Serious legal risks lie ahead for the 21 young plaintiffs who are pushing forward in court after losing their ambitious climate change lawsuit against the federal government.
A three-judge panel for the U.S. Court of Appeals for the Ninth Circuit on Jan. 17 blocked the litigants from moving ahead with claims that federal policies enabled and accelerated global temperature rise, ruling 2-1 that the judicial branch simply lacks power to fix the issue.
The Juliana v. United States plaintiffs quickly vowed to ask the Ninth Circuit to reconsider the case en banc, before a larger group of judges.
“Much like the civil rights cases, we firmly believe the courts can vindicate our constitutional rights and we will not stop until we get a decision that says so,” 12-year-old Florida resident Levi Draheim, one of the plaintiffs, said in a statement after the ruling.
But many legal experts say the circuit court is unlikely to revisit the decision and warn a trip to the Supreme Court would be too risky.
“The general rule, of course, is you don’t want an adverse Supreme Court decision, and it’s as simple as that,” said Foley Hoag LLP attorney Seth D. Jaffe, who tracks environmental litigation across the country. “They’re going to lose before the Supreme Court, almost certainly, so why take the chance?”
Supreme Court Danger
The prospect of the so-called kids’ climate case ultimately reaching the Supreme Court causes anxiety for many environmental lawyers.
The recent opinion from the Ninth Circuit panel was confined to narrow issues. The majority didn’t make any sweeping pronouncements about the validity of climate litigation in general. It zeroed in on part of a test for legal standing: whether the court had the power to address the government behavior the plaintiffs had challenged.
Experts say a trip to the Supreme Court—if one side successfully persuades the justices to get involved after the Ninth Circuit is done with the case—would likely prove much more damaging to the plaintiffs, and the environmental movement.
Case Western Reserve University law professor Jonathan H. Adler warned that “the possibility that a decision would say or do something that is broader and that precludes a wider range of climate litigation is very real.”
“The real danger is inviting the conservative majority to start pronouncing about standing doctrine,” said Robert Percival, a University of Maryland law professor who follows environmental cases at the Supreme Court.
Conservatives have long sought to tighten standing requirements for citizen suits in which there is a more attenuated link between a polluter’s action and harm to a plaintiff.

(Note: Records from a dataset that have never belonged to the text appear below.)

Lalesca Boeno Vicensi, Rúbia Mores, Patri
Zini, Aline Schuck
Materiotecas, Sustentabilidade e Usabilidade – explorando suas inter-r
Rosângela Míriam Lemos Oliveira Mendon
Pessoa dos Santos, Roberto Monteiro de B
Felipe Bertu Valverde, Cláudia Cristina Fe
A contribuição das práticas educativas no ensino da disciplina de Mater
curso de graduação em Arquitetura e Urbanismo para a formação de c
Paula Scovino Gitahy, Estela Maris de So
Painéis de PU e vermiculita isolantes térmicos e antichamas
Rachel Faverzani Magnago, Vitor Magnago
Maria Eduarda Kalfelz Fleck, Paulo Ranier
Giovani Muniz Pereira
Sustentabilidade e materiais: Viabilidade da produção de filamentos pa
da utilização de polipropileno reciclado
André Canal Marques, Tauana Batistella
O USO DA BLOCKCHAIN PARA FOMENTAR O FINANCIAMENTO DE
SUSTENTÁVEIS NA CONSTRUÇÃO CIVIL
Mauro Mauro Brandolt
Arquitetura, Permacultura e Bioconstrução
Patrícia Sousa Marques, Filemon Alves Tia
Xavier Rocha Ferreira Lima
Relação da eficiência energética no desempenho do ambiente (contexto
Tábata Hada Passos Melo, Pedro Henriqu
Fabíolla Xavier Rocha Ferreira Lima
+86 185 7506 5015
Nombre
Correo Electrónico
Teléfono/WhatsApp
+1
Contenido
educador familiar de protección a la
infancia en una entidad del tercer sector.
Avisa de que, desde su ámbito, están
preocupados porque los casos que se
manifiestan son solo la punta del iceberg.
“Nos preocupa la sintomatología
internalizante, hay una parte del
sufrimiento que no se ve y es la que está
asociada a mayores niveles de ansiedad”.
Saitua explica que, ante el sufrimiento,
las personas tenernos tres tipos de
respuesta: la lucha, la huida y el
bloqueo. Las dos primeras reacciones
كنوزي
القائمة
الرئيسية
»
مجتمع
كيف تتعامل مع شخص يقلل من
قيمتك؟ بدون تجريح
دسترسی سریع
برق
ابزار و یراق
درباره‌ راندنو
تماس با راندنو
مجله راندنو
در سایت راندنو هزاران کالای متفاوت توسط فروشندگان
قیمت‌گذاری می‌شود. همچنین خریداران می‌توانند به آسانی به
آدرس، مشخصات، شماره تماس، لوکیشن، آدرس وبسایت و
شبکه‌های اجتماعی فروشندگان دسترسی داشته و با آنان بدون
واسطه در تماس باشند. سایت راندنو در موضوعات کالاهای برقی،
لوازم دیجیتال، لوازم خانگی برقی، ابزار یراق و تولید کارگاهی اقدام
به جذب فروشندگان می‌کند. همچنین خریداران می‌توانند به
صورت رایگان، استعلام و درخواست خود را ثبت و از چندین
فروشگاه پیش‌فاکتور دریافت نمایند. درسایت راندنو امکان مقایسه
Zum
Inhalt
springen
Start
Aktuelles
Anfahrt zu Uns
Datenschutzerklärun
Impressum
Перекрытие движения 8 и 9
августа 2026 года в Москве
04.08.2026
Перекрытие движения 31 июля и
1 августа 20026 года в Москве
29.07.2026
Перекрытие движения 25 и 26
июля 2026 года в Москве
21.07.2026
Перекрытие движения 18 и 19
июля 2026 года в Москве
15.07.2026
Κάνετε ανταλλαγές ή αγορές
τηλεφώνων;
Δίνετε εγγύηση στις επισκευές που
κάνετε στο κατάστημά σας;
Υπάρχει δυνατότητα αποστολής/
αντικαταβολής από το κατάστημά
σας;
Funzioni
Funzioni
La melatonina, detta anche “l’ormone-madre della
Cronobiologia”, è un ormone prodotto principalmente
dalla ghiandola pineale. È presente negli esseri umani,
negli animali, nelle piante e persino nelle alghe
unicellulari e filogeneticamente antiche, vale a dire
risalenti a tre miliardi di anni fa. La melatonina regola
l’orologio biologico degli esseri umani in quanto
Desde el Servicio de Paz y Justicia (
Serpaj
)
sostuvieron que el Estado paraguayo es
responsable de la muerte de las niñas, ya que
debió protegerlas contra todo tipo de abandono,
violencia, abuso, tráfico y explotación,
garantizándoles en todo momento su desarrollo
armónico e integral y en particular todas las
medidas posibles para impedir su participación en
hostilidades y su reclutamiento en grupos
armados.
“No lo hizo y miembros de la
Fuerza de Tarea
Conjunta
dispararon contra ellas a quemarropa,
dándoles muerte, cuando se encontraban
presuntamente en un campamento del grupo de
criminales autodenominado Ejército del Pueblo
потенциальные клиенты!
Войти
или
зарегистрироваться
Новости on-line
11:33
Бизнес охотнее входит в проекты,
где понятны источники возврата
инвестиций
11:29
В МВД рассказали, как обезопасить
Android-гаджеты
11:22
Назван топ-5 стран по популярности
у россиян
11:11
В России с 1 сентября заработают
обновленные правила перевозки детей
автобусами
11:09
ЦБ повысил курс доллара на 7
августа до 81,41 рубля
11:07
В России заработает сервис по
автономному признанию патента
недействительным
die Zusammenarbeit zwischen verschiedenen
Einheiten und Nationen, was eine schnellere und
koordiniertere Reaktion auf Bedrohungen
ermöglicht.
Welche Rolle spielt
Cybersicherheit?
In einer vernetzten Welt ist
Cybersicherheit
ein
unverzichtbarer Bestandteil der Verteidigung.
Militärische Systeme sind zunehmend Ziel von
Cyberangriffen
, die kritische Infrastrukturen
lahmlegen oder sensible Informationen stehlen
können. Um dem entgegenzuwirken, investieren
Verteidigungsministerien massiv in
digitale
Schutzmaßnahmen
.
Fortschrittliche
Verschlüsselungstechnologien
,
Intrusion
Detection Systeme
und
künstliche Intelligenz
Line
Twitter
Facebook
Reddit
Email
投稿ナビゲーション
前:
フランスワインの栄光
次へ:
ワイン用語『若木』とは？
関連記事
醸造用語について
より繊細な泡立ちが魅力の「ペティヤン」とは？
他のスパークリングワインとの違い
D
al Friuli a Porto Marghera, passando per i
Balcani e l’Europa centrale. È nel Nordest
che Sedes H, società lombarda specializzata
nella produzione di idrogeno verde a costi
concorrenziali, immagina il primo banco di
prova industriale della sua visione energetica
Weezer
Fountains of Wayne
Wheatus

Percival and Ann Carlson, a law professor at University of California at Los Angeles, said some justices could view a Juliana petition as an opportunity to reel in precedents that made it easier for environmental litigants to get to court, including the landmark Massachusetts v. EPA climate case in 2007 and the 2000 water pollution case Friends of the Earth v. Laidlaw.
“That’s a huge risk,” Carlson said. “Then you could get a precedent that really affects other environmental cases.”
Rolling the Dice?
Still, it’s unclear whether the justices would agree to take up a future petition for review. If the Ninth Circuit declines to rehear the case, and the young plaintiffs file a Supreme Court petition, the justices could also decline to hear the case, leaving intact the narrow panel decision.
On the other hand, said Foley Hoag’s Jaffe, the court’s liberal wing could vote to hear the case if they thought the benefits of a public airing outweighed the risks of unfavorable precedent for environmental litigants.
“‘Well, is it worth it to put my colleagues on record as condemning the planet to destruction?’” Jaffe said, musing about the justices’ potential calculus.
William Snape, a Center for Biological Diversity attorney and law professor at American University, said the plaintiffs’ rehearing request will spur a valuable extra round of legal briefs tackling the standing issues that the panel raised in the Jan. 17 decision.
“I don’t think it’s rolling the dice to seek en banc, though some might see that,” he said. It’s rather “much more a progressive narrowing of the issues to the point where ‘remedy’ might actually be fully briefed and debated; that discussion only helps the plaintiffs, in my opinion.”
However, the odds of the Supreme Court’s involvement go up significantly if the Ninth Circuit agrees to rehear the case and ends up siding with the plaintiffs. A majority of the circuit court’s 29 active judges—more than half of whom are appointees of Democratic presidents—would have to agree to review the panel decision, and then a pool of 11 would hear arguments and issue a new decision.
If the Ninth Circuit ended up siding with the plaintiffs, the Supreme Court would almost certainly get involved. That makes the plaintiffs’ rehearing request itself a risky proposition, according to the University of California’s Carlson.
“There’s no way this Supreme Court would let a victory stand,” she said.
The case is Juliana v. United States, 9th Cir., No. 18-36082.